Once the line with "Mystic Jewelry (31, 515)" is found, return it along with every line after it, exactly, through the end of the material.

INPUT MATERIAL:
_ _ _

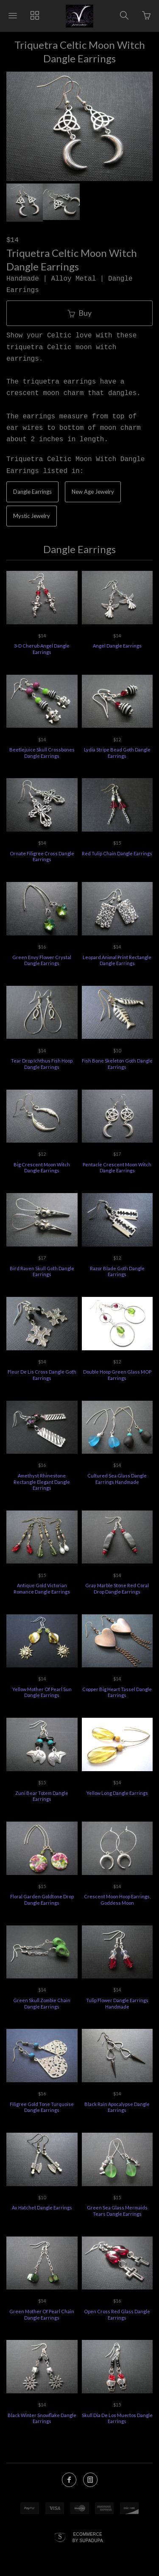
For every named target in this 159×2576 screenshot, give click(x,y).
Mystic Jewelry (31, 515)
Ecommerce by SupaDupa (88, 2537)
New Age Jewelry (93, 491)
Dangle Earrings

_ _ _

PROBLEM SOLUTION:
Mystic Jewelry (31, 515)
Ecommerce by SupaDupa (88, 2537)
New Age Jewelry (93, 491)
Dangle Earrings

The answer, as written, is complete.